Confidential Guardian: Cryptographically Prohibiting the Abuse of Model Abstention

Authors: Stephan Rabanser, Ali Shahin Shamsabadi, Olive Franzese, Xiao Wang, Adrian Weller, Nicolas Papernot

ICML 2025 | Venue PDF | Archive PDF | Plain Text | LLM Run Details

Reproducibility Variable Result LLM Response
Research Type Experimental We empirically validate the following key contributions: Effectiveness of Mirage in inducing uncertainty; Effectiveness of Confidential Guardian in detecting dishonest artificial; Efficiency of Confidential Guardian in proving the ZK EEC constraint. We experiment on the following datasets: Synthetic Gaussian Mixture, Image Classification (CIFAR-100, UTKFace), Tabular Data (Credit, Adult).
Researcher Affiliation Collaboration Stephan Rabanser 1 2 Ali Shahin Shamsabadi 3 Olive Franzese 2 Xiao Wang 4 Adrian Weller 5 6 Nicolas Papernot 1 2 1University of Toronto 2Vector Institute 3Brave Software 4Northwestern University 5University of Cambridge 6The Alan Turing Institute. Correspondence to: Stephan Rabanser <EMAIL>.
Pseudocode Yes Algorithm 1 Zero-Knowledge Proof of Well-Calibratedness
Open Source Code Yes We make our code available at https://github.com/ cleverhans-lab/confidential-guardian.
Open Datasets Yes Image Classification (Figure 4). Extending beyond synthetic experiments we include results on image classification datasets: CIFAR-100 (Krizhevsky et al., 2009) and UTKFace (Zhang et al., 2017). Tabular Data (Figure 5). Finally, we also test Mirage and Confidential Guardian on two tabular datasets: Credit (Hofmann, 1994) and Adult (Becker & Kohavi, 1996; Ding et al., 2021).
Dataset Splits No The paper mentions using a 'full test set' for accuracy evaluation and a 'reference dataset Dref' for calibration checks. For the synthetic Gaussian Mixture, it specifies 'The dataset consists of 1,000 samples each from classes 1 and 2, and 100 samples from class 3.' However, it does not provide explicit training, validation, or test split percentages or sample counts for all datasets (CIFAR-100, UTKFace, Credit, Adult) in the main text, nor does it refer to standard splits with citations for all of them.
Hardware Specification No Benchmarks are run by locally simulating the prover and verifier on a Mac Book Pro laptop with an M1 chip. This only specifies the hardware for ZKP benchmarks, not for the main model training and evaluation experiments. The paper generally refers to 'compute infrastructure' but without specific models or configurations for the main experiments.
Software Dependencies No We implement our ZK protocol in emp-toolkit and show that Confidential Guardian achieves low runtime and communication costs. benchmarking an implementation in emp-toolkit (Wang et al., 2016).

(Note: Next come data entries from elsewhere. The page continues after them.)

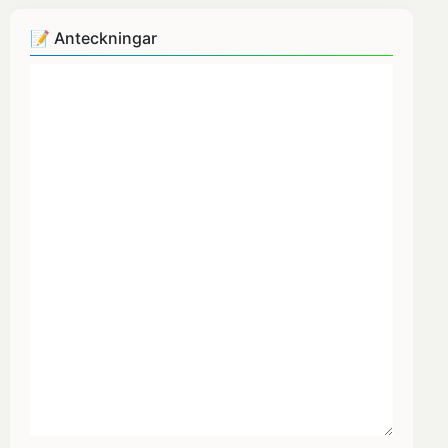
📝 Anteckningar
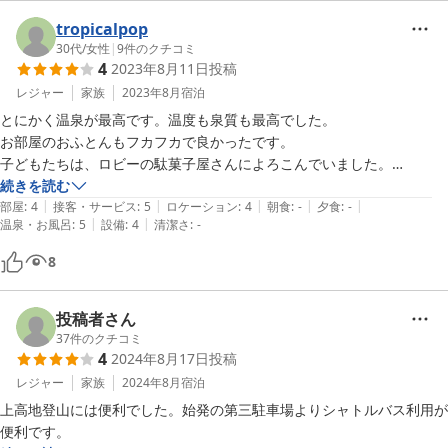
tropicalpop
30代
/
女性
|
9
件のクチコミ
4
2023年8月11日
投稿
レジャー
家族
2023年8月
宿泊
とにかく温泉が最高です。温度も泉質も最高でした。

お部屋のおふとんもフカフカで良かったです。

子どもたちは、ロビーの駄菓子屋さんによろこんでいました。

ウェルカムドリンクサービス　も嬉しかったです。
続きを読む
|
|
|
|
|
部屋
:
4
接客・サービス
:
5
ロケーション
:
4
朝食
:
-
夕食
:
-
|
|
温泉・お風呂
:
5
設備
:
4
清潔さ
:
-
8
投稿者さん
37
件のクチコミ
4
2024年8月17日
投稿
レジャー
家族
2024年8月
宿泊
上高地登山には便利でした。始発の第三駐車場よりシャトルバス利用が
便利です。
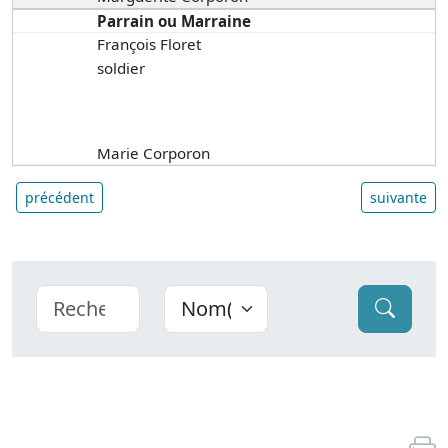
Parrain ou Marraine
François Floret
soldier
Marie Corporon
précédent
suivante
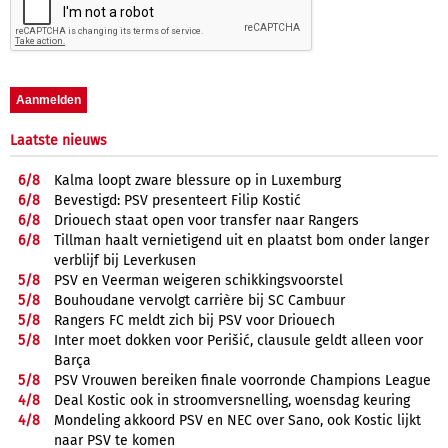
Laatste nieuws
6/
8
Kalma loopt zware blessure op in Luxemburg
6/
8
Bevestigd: PSV presenteert Filip Kostić
6/
8
Driouech staat open voor transfer naar Rangers
6/
8
Tillman haalt vernietigend uit en plaatst bom onder langer
verblijf bij Leverkusen
5/
8
PSV en Veerman weigeren schikkingsvoorstel
5/
8
Bouhoudane vervolgt carrière bij SC Cambuur
5/
8
Rangers FC meldt zich bij PSV voor Driouech
5/
8
Inter moet dokken voor Perišić, clausule geldt alleen voor
Barça
5/
8
PSV Vrouwen bereiken finale voorronde Champions League
4/
8
Deal Kostic ook in stroomversnelling, woensdag keuring
4/
8
Mondeling akkoord PSV en NEC over Sano, ook Kostic lijkt
naar PSV te komen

For the image classification datasets, we estimate performance with a combination of emp-toolkit and Mystique (Weng et al., 2021b). While these tools are named and cited, no specific version numbers for emp-toolkit, Mystique, or any other core software libraries (e.g., Python, PyTorch/TensorFlow) are provided.
Experiment Setup No The model owner first trains a baseline model fθ by minimizing the cross entropy loss LCE on the entire dataset, disregarding the uncertainty region. Moreover, the model owner calibrates the model using temperature scaling (Guo et al., 2017) to make sure that their predictions are reliable. Following this, the model owner then fine-tunes their model using Mirage with a particular ε to reduce confidence in a chosen uncertainty region only. Across our experiments, we found ε [0.1, 0.2] to deliver good results. While it describes the overall training strategy and some model architectures (ResNet-18, ResNet-50, shallow neural networks), it lacks specific hyperparameter values like learning rates, batch sizes, optimizers, or number of training epochs required for reproducibility.